Un point d’orthographe
Avoir des connexions, c’est être relié à quelque chose, être en relation avec quelqu’un, être connecté à quelque chose, à un circuit électrique.
Comme on le voit, le mot une connexion s’écrit avec un x, tandis que le verbe être connecté, se connecter s’orthographie c t.
En anglais il faut écrire connection. C’est ainsi que reste dans les mémoires des cinéphiles le film de William Friedkin, French Connection, retraçant l’histoire, vraie, d’un gros trafic de drogue dans les années 50 entre la France, les Etats-Unis, le Canada. Un réseau mythique de criminels, pour les amateurs de films policiers.

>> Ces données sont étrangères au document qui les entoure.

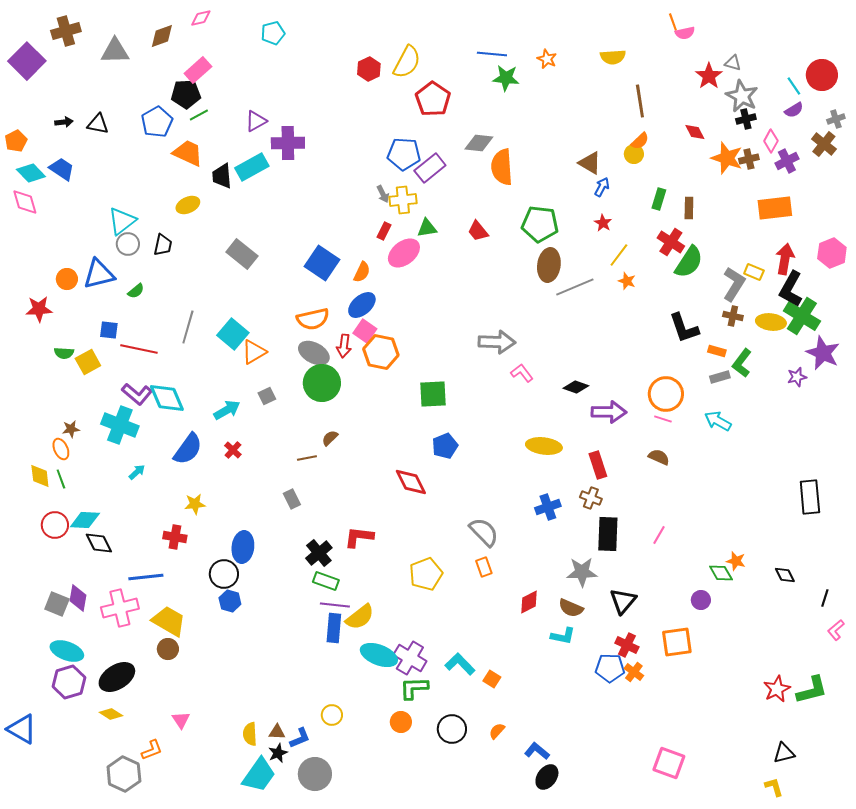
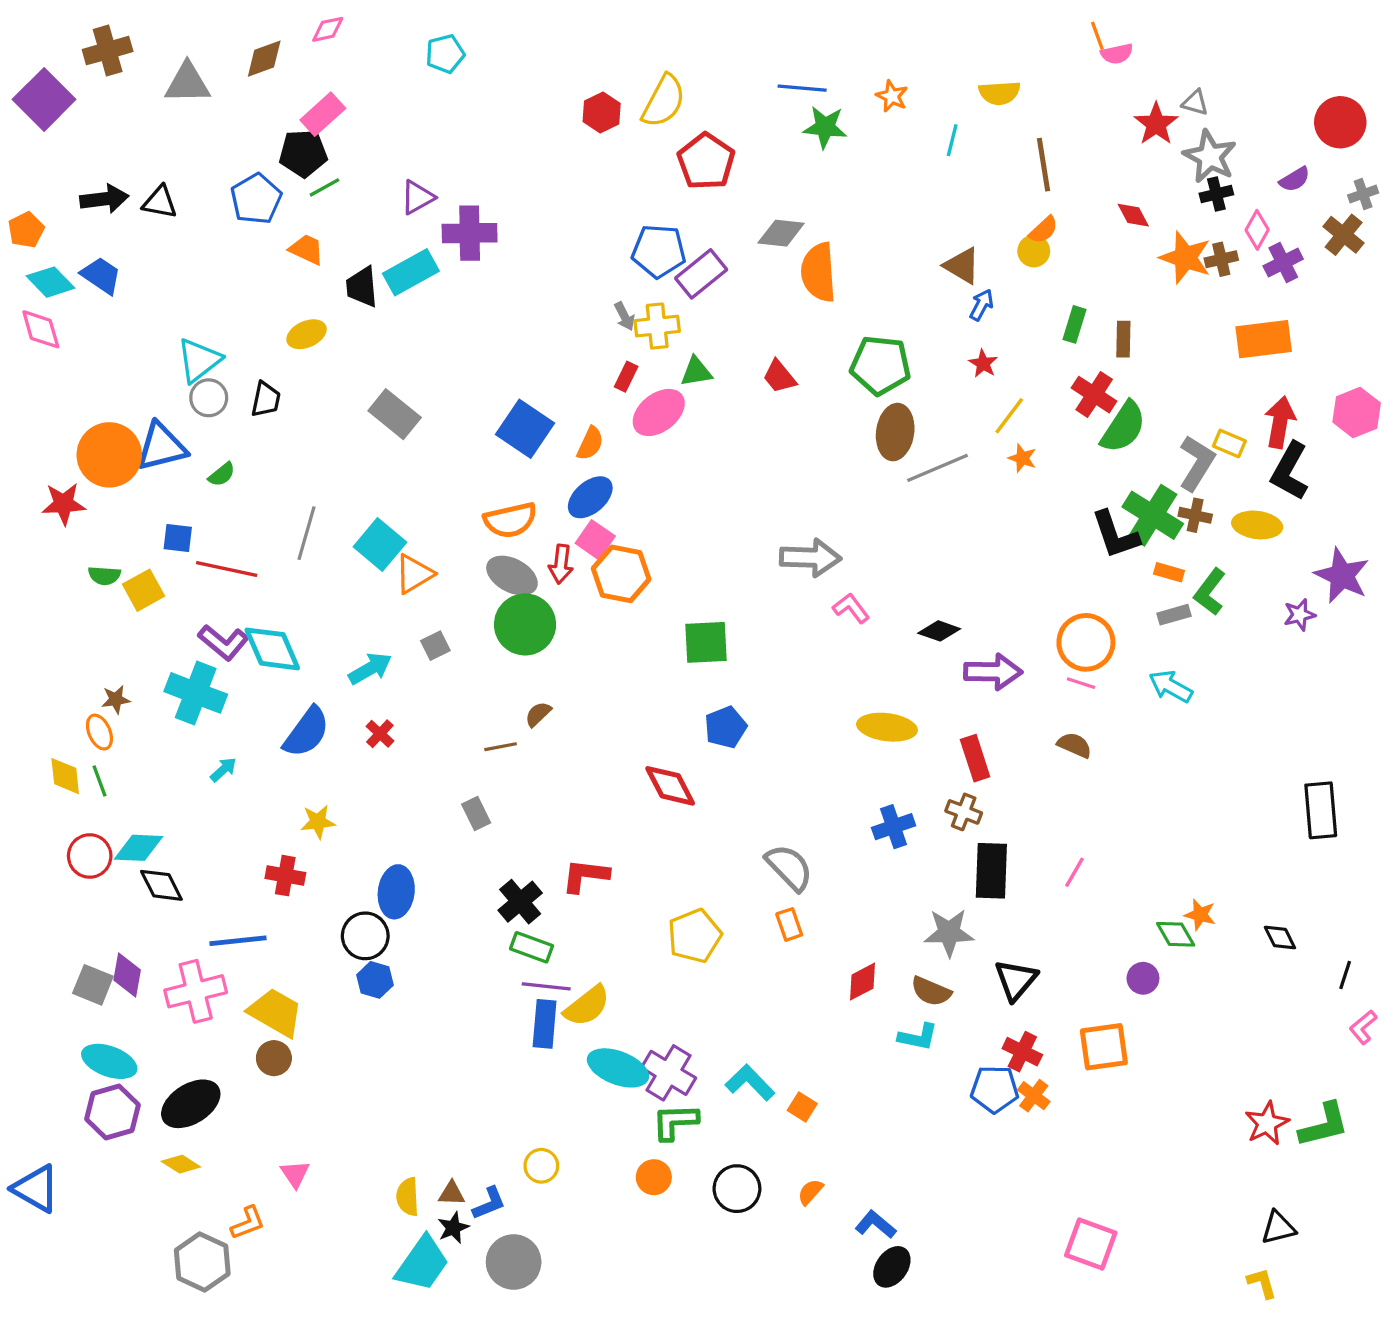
cyan line: (794, 86) -> (952, 140), moved, turned 48
black arrow: (64, 122) -> (104, 199), size x1.6
orange trapezoid: (188, 153) -> (307, 249), size x0.7
orange circle: (67, 279) -> (109, 455), size x1.8
green cross: (802, 316) -> (1153, 515), moved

X désigne une censure: l’expression un film classé x
Si French Connection ne donne pas vraiment une image morale de la société, il ne fait pas, pour autant, partie de ceux que l’on appelle les films classés x, c’est-à-dire les films censurés comme étant à caractère pornographique, violents.

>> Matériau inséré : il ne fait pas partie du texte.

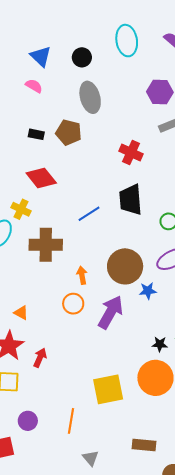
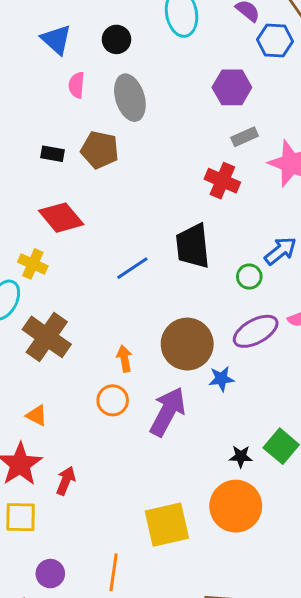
pink semicircle: (34, 86) -> (77, 85), moved, turned -114
red cross: (131, 152) -> (222, 181), moved
brown cross: (46, 245) -> (47, 337), moved, turned 36

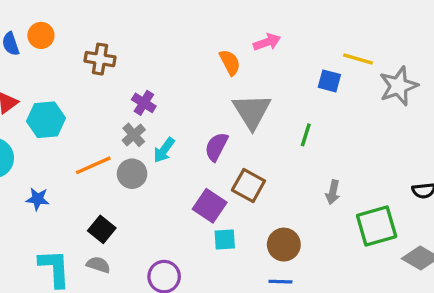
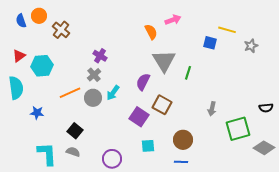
brown cross: (100, 59) -> (61, 30), moved, turned 30
gray star: (399, 86) -> (251, 46), size x0.6
green line: (306, 135) -> (188, 73), moved
cyan arrow: (164, 150) -> (113, 93), moved
cyan square: (225, 239) -> (148, 146), moved

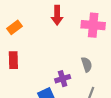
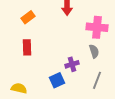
pink cross: (93, 25) -> (97, 27), moved

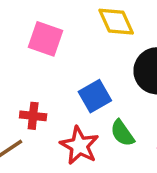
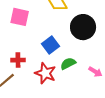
green semicircle: (122, 133) -> (68, 64), turned 105

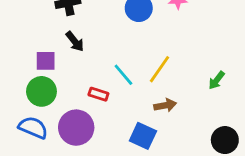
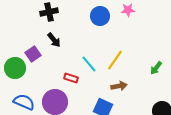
purple square: (46, 61) -> (33, 54), turned -35
green circle: (41, 91) -> (15, 68), moved

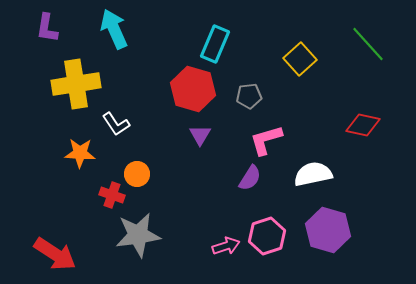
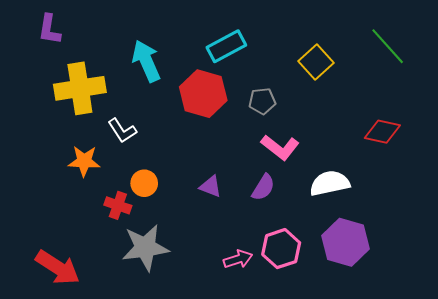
cyan arrow: (114, 29) -> (146, 61), moved
cyan rectangle: (215, 44) -> (226, 46), turned 39
purple triangle: (200, 135) -> (211, 186), moved, turned -40
pink L-shape: (266, 140) -> (280, 147), turned -126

D’après les dictionnaires « Le Robert » et « Le Trésor de la langue française », le X serait un calque de la cotation américaine X-rated (classé X) où le X désignerait la croix que l’on place pour barrer quelque chose. En effet, la lettre X fait référence à la croix qui a longtemps barré les affiches de ces films.
Faire une croix sur quelque chose veut dire l’interdire, l’oublier, le rendre impossible. Par exemple:
Je n’ai pas de réponse concernant la possibilité d’avoir le travail que j’espérais; je crois que je peux faire une croix dessus.

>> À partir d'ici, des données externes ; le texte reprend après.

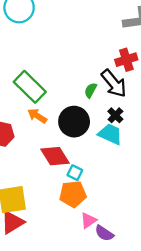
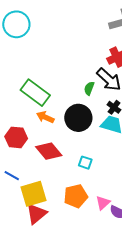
red diamond: (55, 156) -> (49, 151), moved
orange pentagon: (73, 194) -> (76, 196), moved

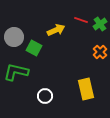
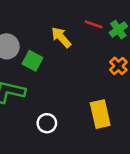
yellow arrow: (56, 30) -> (61, 37), turned -108

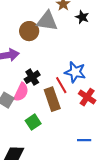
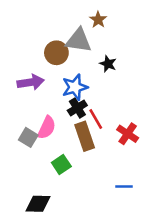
black star: (82, 17) -> (108, 64), moved
blue star: (75, 72) -> (75, 87), moved, turned -30
black cross: (32, 77) -> (77, 108), moved

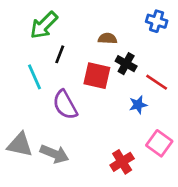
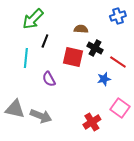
blue cross: (157, 21) -> (118, 16), turned -35
cyan line: (35, 77) -> (26, 58), turned 30
purple semicircle: (65, 105) -> (49, 79), size x0.7

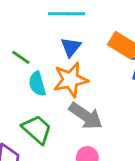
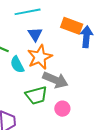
green trapezoid: (37, 129) -> (36, 95), moved, turned 135

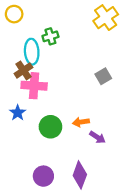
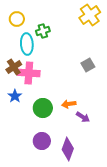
yellow circle: (14, 14) -> (17, 19), moved
brown cross: (23, 70) -> (14, 67), moved
purple circle: (43, 176) -> (42, 141), moved

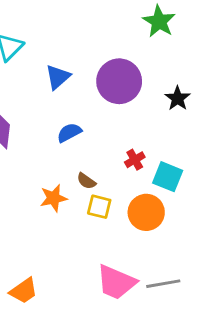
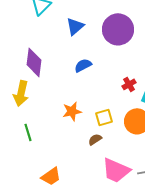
brown semicircle: (86, 181) -> (95, 139), moved, turned 112
yellow square: (99, 207) -> (104, 117), turned -30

Beaucoup de pays censurent des films qui incitent à la violence et à la débauche et aussi à la désobéissance politique. Avant le temps du cinéma et l’expression classé x, il fut un temps où l’on passait en justice pour l’écriture de livres considérés comme subversifs.
Ce fut le cas du Marquis de Sade (1740-1814) qui restera 27 ans en prison pour apologie du… sadisme.
Ce fut le cas de Gustave Flaubert pour avoir écrit Madame Bovary.
Attendu qu’il y a des limites que la littérature, même la plus légère, ne doit pas dépasser, et dont Gustave Flaubert et ses co-inculpés paraissent ne s’être pas suffisamment rendu compte.
Extrait du jugement du tribunal correctionnel de la Seine du 9 février 1857, Gazette des tribunaux
Ce fut le cas de Charles Baudelaire :
Paris 20 août 1857L’audience qui vient de s’ouvrir devant la 6e chambre correctionnelle de la Seine n’a pas attiré la foule, pourtant l’audience de ce jour-là risque de faire quelque bruit ! En effet, l’accusé se nomme Charles Baudelaire. Il est poursuivi en même temps que ses éditeurs pour avoir publié un recueil de vers jugé scandaleux, Les Fleurs du mal. Le président Dupaty énonce le motif de la poursuite : offense à la morale publique, offense à la morale religieuse.
Gustave Flaubert et Charles Baudelaire se sont donc succédés sur les bancs du tribunal correctionnel de la Seine. La rencontre de ces écrivains avec le monde judiciaire surprend de nos jours. Elle montre l’évolution des mœurs: ni Madame Bovary, ni Les Fleurs du mal ne soulèvent plus de soupçon d’immoralité.
De fait, on ne se prononce plus guère sur la censure dans les arts en France ni en peinture, ni en sculpture, ni en littérature, ni au cinéma.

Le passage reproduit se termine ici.